2-4 Lounge renovation retroactively funded

The renovations to the 2-4 Lounge before the 2011-12 school year were just paid off thanks to the 2012-13 Student Life Levy. (File photo by Nick Lachance).
The renovations to the 2-4 Lounge before the 2011-12 school year were just paid off thanks to the 2012-13 Student Life Levy. (File photo by Nick Lachance).

The 2012 to 2013 Student Life Levy (SLL) fund, which collected $1,039,515.49 from students, gave $88,000 to the 2-4 Lounge renovations that happened in the 2011-12 year, because the project had yet to be fully paid for.

At the time of the renovation project, the majority of the money came from the 2011-12 SLL, and the remaining $88,000 was covered by the Wilfrid Laurier University Students’ Union operating budget. The money taken from this year’s SLL is essentially being given back to WLUSU’s operating budget to make up for the costs.
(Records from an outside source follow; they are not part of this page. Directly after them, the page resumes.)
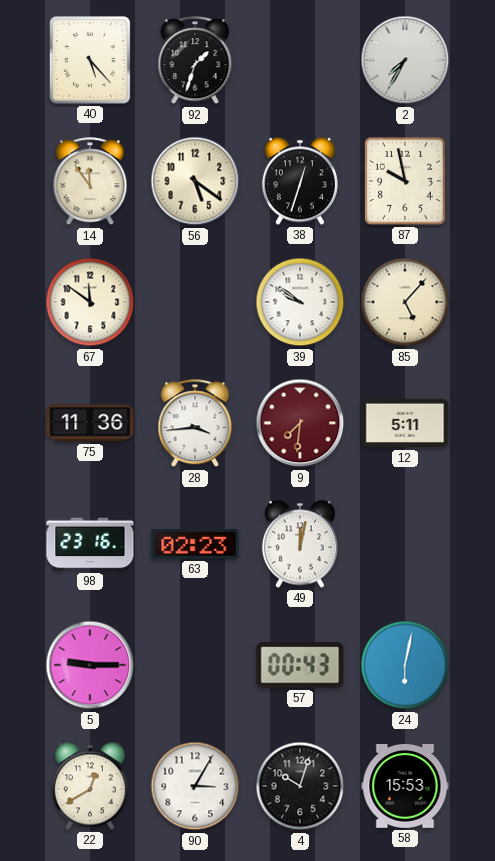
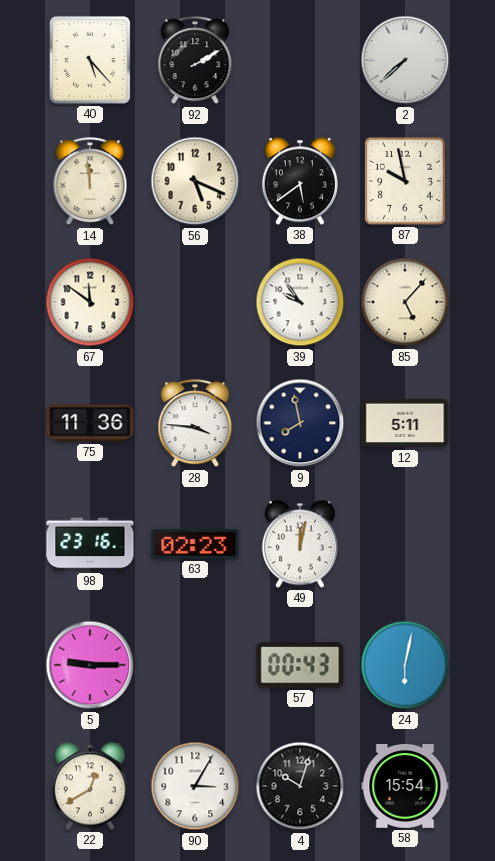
92: 1:33 -> 2:10
2: 7:35 -> 7:38
14: 11:54 -> 11:59
56: 5:21 -> 5:19
38: 12:33 -> 5:39
39: 9:51 -> 9:54
28: 3:44 -> 3:46
9: 7:31 -> 7:58
9 dial: burgundy -> navy
58: 15:53 -> 15:54
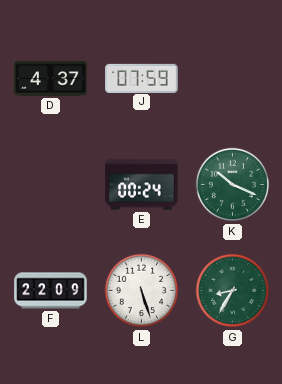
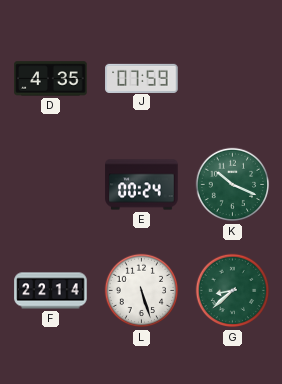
D: 4:37 -> 4:35
F: 22:09 -> 22:14
G: 8:35 -> 8:38
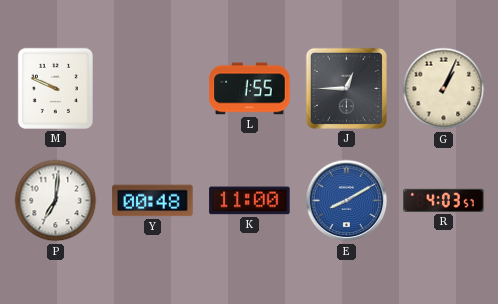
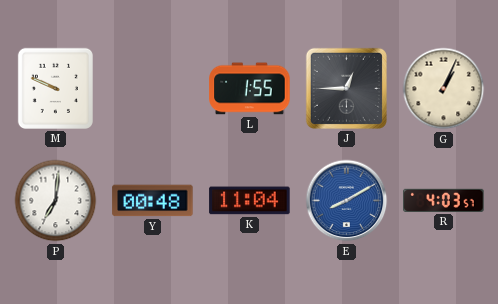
K: 11:00 -> 11:04
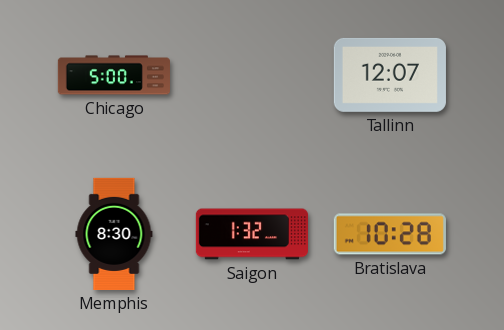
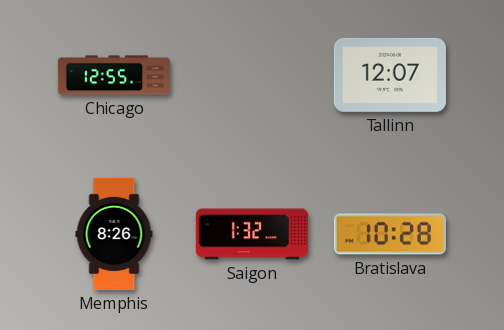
Chicago: 5:00 -> 12:55
Memphis: 8:30 -> 8:26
Rob Donelson, the vice-president of development and alumni relations at Laurier, explained that the SLL funds are allocated based on which projects will have stronger impacts on students.

“What we try to do is weigh projects all together to see which ones would have the greatest impact on students, and so the amount that they get is dependent on how much money we have available and comparing the request to other requests that we have,” he said.

According to Michael Onabolu, the current president and CEO of WLUSU as well as one of the SLL committee members, the amount of SLL funds given to the renovation project when it first started “wasn’t enough to actually account for the full cost of the project, so we just went back to saying can we recoup the rest of what this project was actually intended to pay for, so that was the whole purpose there.”

He explained that the money from this year’s SLL is — when looked at on paper — being given back to WLUSU.

“That’s essentially what it works out to,” he added. Onabolu also explained that the $88,000 needed to be paid back to WLUSU’s operating budget because it was directly related to the roughly $6-million debt that WLUSU is currently facing.

“Now, being completely transparent, part of that money that would have paid for the renovation obviously would have come in the form of debt financing, so since we already have debt, it can go against that debt,” he said. “A lot of that debt was [from] capital projects, and this would have been a capital project.”

He further explained that WLUSU’s operating budget is not intended for the same type of projects that the SLL advocates for, and the SLL is strictly for projects that will directly benefit students.

According to Onabolu, the SLL committee decided to allocate this money back to the renovation project in order to cover the rest of the cost so that WLUSU wasn’t footing the bill for a project it didn’t put forward.

With the $88,000 being given back, the full cost for the renovation project will now be paid off.
While Onabolu was not entirely sure as to why WLUSU footed the rest of the renovation bill at the time, he expressed that he expected that money to be repaid from the SLL funds.

“It’s truly the best way for us to utilize our dollars that are provided to us by students, is to do the things that are expected by us, which is to advocate on their behalf and to get more study space if possible,” he said.

Donelson echoed these sentiments and explained that many students on the SLL committee were adamant to give money back to the renovation project because it is a popular space that is commonly used by many students.

“I think it was seen to be a really important project by the students and it was a project that a lot of students benefit from, and it seemed to be of great value to a lot of students,” he concluded.